At the end of the summer I had the good fortune to come across a very readable account of the life of James Clerk Maxwell (1831-1879), one of the most influential scientists to have come out of Scotland. Amongst Maxwell’s scientific achievements were his mathematical contributions to the kinetic theory of gases, his proposal that light was a form of electro-magnetic radiation and, motivated by his interest in the perception of colour, the taking of the first permanent colour photograph – appropriately of a piece of tartan ribbon. Einstein described Maxwell’s work as the “most profound and the most fruitful that physics has experienced since the time of Newton”.
My interest in Maxwell is in part because at different times we both worked in Marischall College, a large and imposing granite edifice in the centre of Aberdeen. I, however, left the University of Aberdeen of my own accord to take up a position in the USA, while Maxwell was actually made redundant from his professorship when Marischall and King’s Colleges combined to form the University of Aberdeen. Mind you, he was made an FRS a year later and went on to hold chairs at King’s College, London and at Cambridge University, where he set up the Cavendish Laboratory.
For most of his adult life Maxwell combined running the family estate in Kirkcudbrightshire in the south west of Scotland with his academic responsibilities. Indeed, it is suggested that he found teaching students in London such a chore that he resigned and went back to his estate to carry on his research. Maxwell firmly believed that much of his scientific thinking was performed by his subconscious and that his outdoor activities as a laird facilitated the development of his scientific theories. This reminded me of a withering comment the eminent economist Sir Austin Robinson once made to me on hearing that I was too busy in my laboratory to play hockey in a midweek afternoon match – ‘You young chaps today work much harder than we did in my day… but I think you achieve much less.’

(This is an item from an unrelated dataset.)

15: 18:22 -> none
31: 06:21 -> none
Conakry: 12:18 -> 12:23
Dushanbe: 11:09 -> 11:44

Over the last month I have received a number of emails from David Colqhoun (UCL) on the subject of the new regulations issued by the Medicine and Healthcare Products Regulatory Agency (MHRA) that allow homeo-pathic products to be marketed alongside conventional medicines while exempting them from providing scientific evidence of efficacy. David was concerned that the BPS had not submitted a response to the initial MHRA consultation and wanted us to rectify the situation by supporting the Sense About Science statement on the importance of evidence-based medicine and how it is lacking in relation to homeopathic remedies.

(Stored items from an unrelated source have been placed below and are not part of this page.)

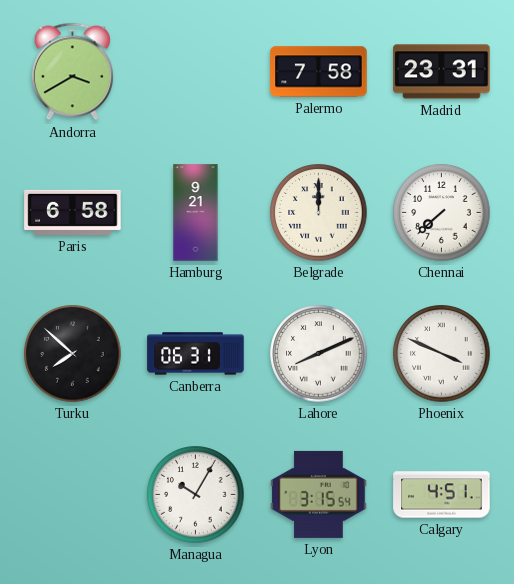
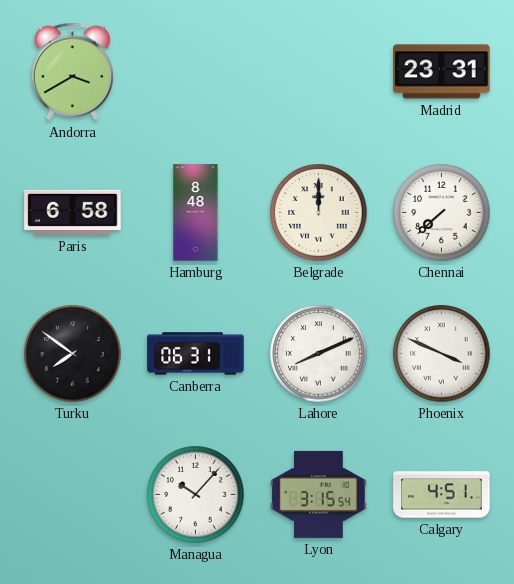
Palermo: 7:58 -> none
Hamburg: 9:21 -> 8:48
Turku: 7:52 -> 7:51
Managua: 10:05 -> 10:07
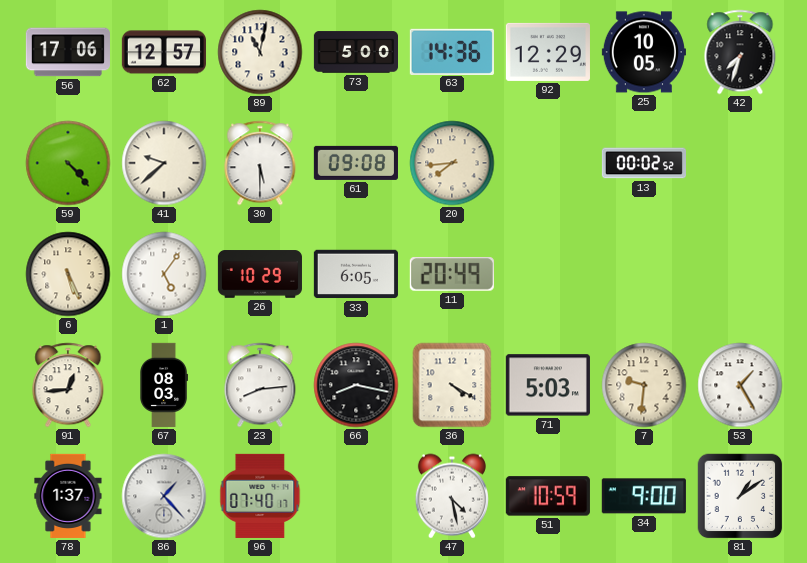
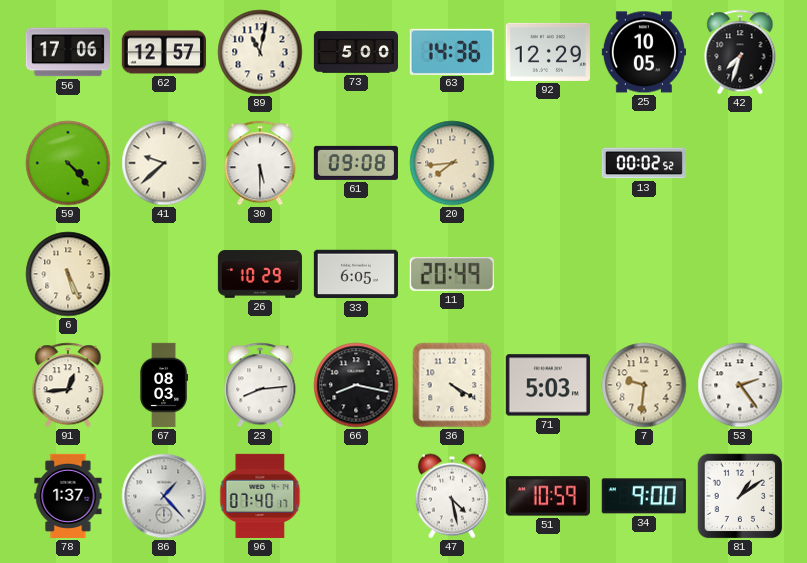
1: 5:06 -> none
53: 1:25 -> 2:24
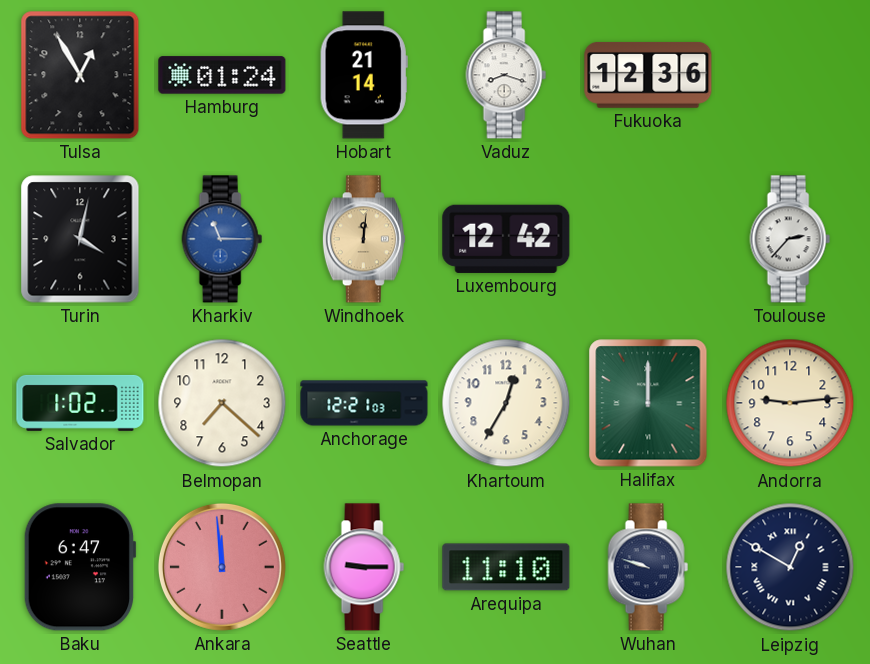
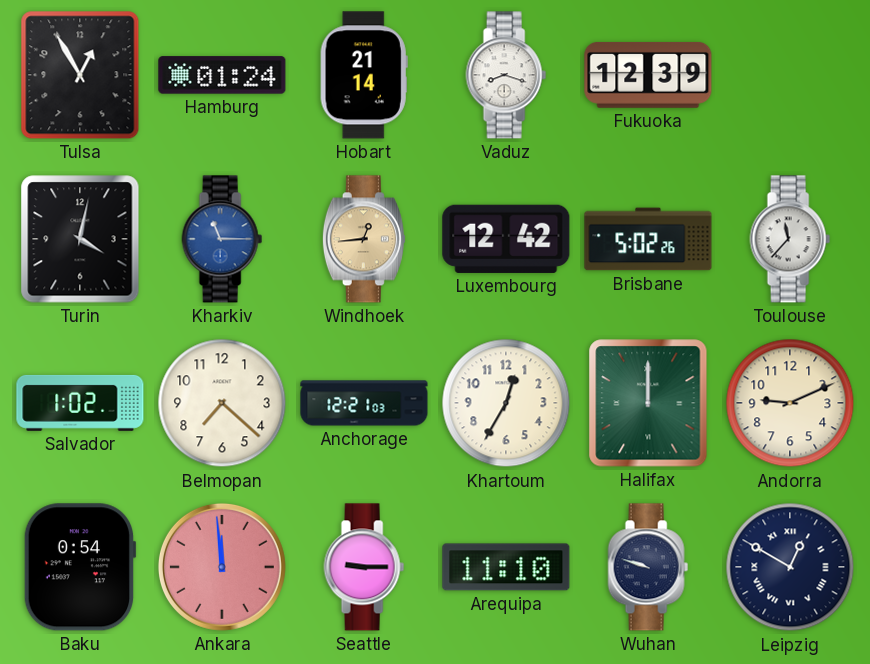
Fukuoka: 12:36 -> 12:39
Windhoek: 12:01 -> 12:44
Brisbane: none -> 5:02
Toulouse: 2:37 -> 11:37
Andorra: 9:14 -> 9:11
Baku: 6:47 -> 0:54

As a result of David’s urging, the BPS has not only signed up to the Sense About Science statement but has e-mailed all members urging them to sign up as individuals to the statement (see http://www.senseaboutscience.org.uk) and have put on our own website the view of our Society on homeopathic remedies.
I highlight this to provide an example of how, as individuals, all members should take an interest in what the Society is doing on their behalf. Where appropriate, BPS members should feel that they can put forward suggestions on what the Society should be doing or could be doing better. It should not only be an old codger with an FRS who bullies the President and the Society into action! After all, the BPS is ‘your society’.
You can also provide much needed financial support for Sense about Science. If you intend to purchase anything on line from Amazon then first click on the SaS website and use the connection in the bottom right to log into Amazon. Each time you make a purchase via this link Sense About Science receives a small donation.
The culmination of our 75th Anniversary celebrations will be the Winter Meeting in Oxford. There can be few members who are unaware of the significance of holding the meeting in Oxford, where the Society was founded all those years ago.
This Winter Meeting will also be the last organised by our tireless Vice President (Meetings), Steve Hill. Steve’s goal when he took over responsibility for our meetings was to broaden and enhance the quality of the scientific programme. He has certainly achieved that with the programme for the Oxford Meeting. Now he is off for a well-earned rest, if you can call serving on an MRC board a rest.
Thanks, Steve - you’ve done a marvellous job.
I look forward to seeing as many of you as possible in Oxford.
 The Man Who Changed Everything: The Life of James Clerk Maxwell by Basil Mahon. John Wiley & Sons Ltd, UK, 2003.